NBR faces Tk 1.76tn revenue shortfall


The National Revenue Board (NBR) faces an uphill battle to meet the revenue collection target set by the interim government for the current 2025-26 fiscal year, requiring a staggering Tk 1.76 trillion in the final two months alone. To hit the target, the tax administration must collect an average of Tk 880 billion in the final two months of May and June. In stark contrast, the NBR managed an average monthly collection of just Tk 320 billion over the last 10 months, bdnews24 reports.

Analysing recent revenue generation trends, NBR officials and economic analysts widely agree that pulling off such massive collections in two months is practically impossible. Consequently, the NBR is on track to wrap up another fiscal year significantly behind the targets established by the authorities.

Despite the mounting deficit, data released by the NBR on Wednesday revealed that the revenue board achieved a 10.60 percent growth during the July-April period of the ongoing fiscal year. Total revenue receipts during these 10 months stood at Tk 3.27 trillion, up from Tk 2.95 trillion logged during the corresponding period of the previous fiscal year.

Under Muhammad Yunus-led interim government's revised fiscal blueprint, the collection target for the NBR was upscaled to Tk 5.03 trillion, a slight increase from the Tk 4.99 trillion originally outlined in the state budget.

Economists and tax officials point to persistent macroeconomic disruptions slowing down the revenue growth.

Business activities and investments took a severe hit during the major political shifts of mid-2024, leaving a lasting impact that rolled over into the current fiscal cycle.

Revenue collections initially appeared resilient in the first quarter (July to September), clocking a strong 20.80 percent growth compared with the same period in the previous year.
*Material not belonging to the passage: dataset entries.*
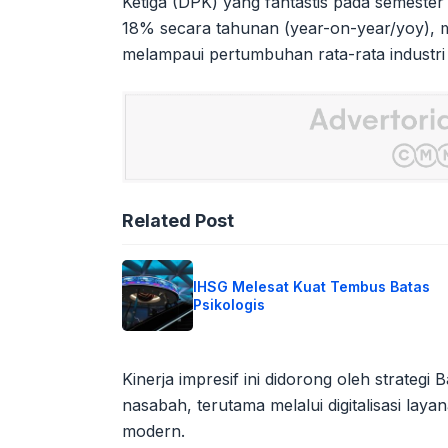
Ketiga (DPK) yang fantastis pada semester
18% secara tahunan (year-on-year/yoy), me
melampaui pertumbuhan rata-rata industr
Related Post
IHSG Melesat Kuat Tembus Batas
Psikologis
Kinerja impresif ini didorong oleh strateg
nasabah, terutama melalui digitalisasi la
modern.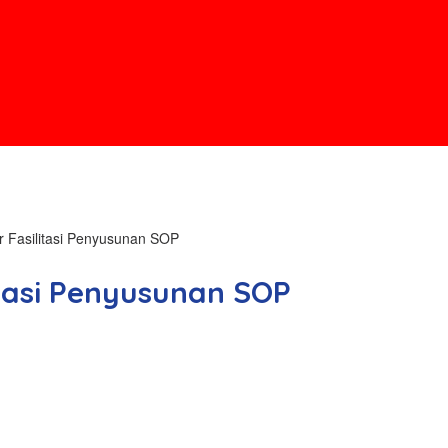
 Fasilitasi Penyusunan SOP
tasi Penyusunan SOP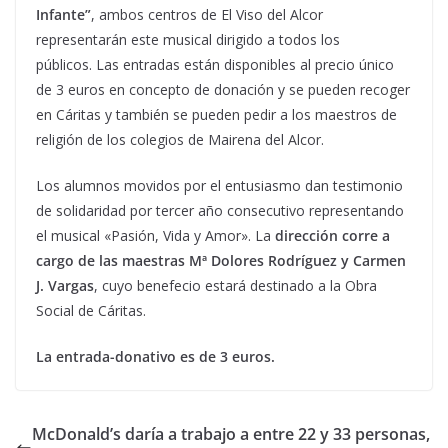
Infante”
, ambos centros de El Viso del Alcor
representarán este musical dirigido a todos los
públicos. Las entradas están disponibles al precio único
de 3 euros en concepto de donación y se pueden recoger
en Cáritas y también se pueden pedir a los maestros de
religión de los colegios de Mairena del Alcor.
Los alumnos movidos por el entusiasmo dan testimonio
de solidaridad por tercer año consecutivo representando
el musical «Pasión, Vida y Amor». La
dirección corre a
cargo de las maestras Mª Dolores Rodríguez y Carmen
J. Vargas
, cuyo benefecio estará destinado a la Obra
Social de Cáritas.
La entrada-donativo es de 3 euros.
McDonald’s daría a trabajo a entre 22 y 33 personas,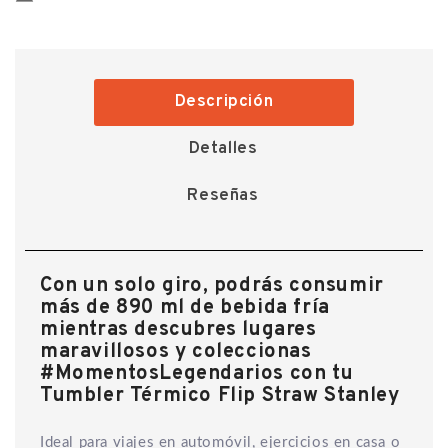
Descripción
Detalles
Reseñas
Con un solo giro, podrás consumir
más de 890 ml de bebida fría
mientras descubres lugares
maravillosos y coleccionas
#MomentosLegendarios con tu
Tumbler Térmico Flip Straw Stanley
Ideal para viajes en automóvil, ejercicios en casa o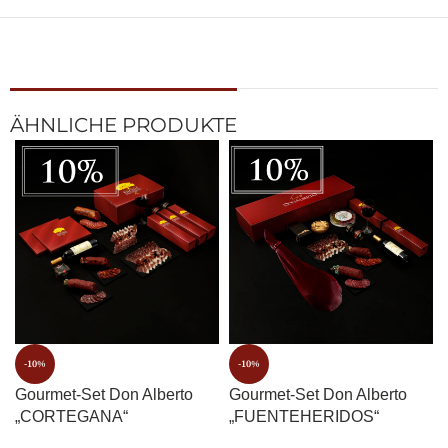
ÄHNLICHE PRODUKTE
-10%
-10%
Gourmet-Set Don Alberto
Gourmet-Set Don Alberto
„CORTEGANA“
„FUENTEHERIDOS“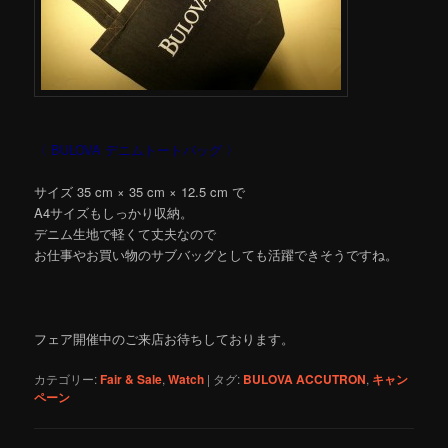
〈 BULOVA デニムトートバッグ 〉
サイズ 35 cm × 35 cm × 12.5 cm で
A4サイズもしっかり収納。
デニム生地で軽くて丈夫なので
お仕事やお買い物のサブバッグとしても活躍できそうですね。
フェア開催中のご来店お待ちしております。
カテゴリー:
Fair & Sale
,
Watch
|
タグ:
BULOVA ACCUTRON
,
キャン
ペーン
Growth plummeted sharply to just 3.31 percent in the second quarter as post-uprising economic stagnation set in.

Although collections stabilised marginally during November and December, the third quarter began with another slowdown in January.

The installation of an elected government in February failed to offer immediate fiscal relief, leaving growth stuck in single digits.

March was even slower, recording a negligible 2.67 percent increase.

Fresh global uncertainties triggered by Middle Eastern conflicts further dampened business confidence in April, restricting the monthly revenue growth to a modest 6.71 percent.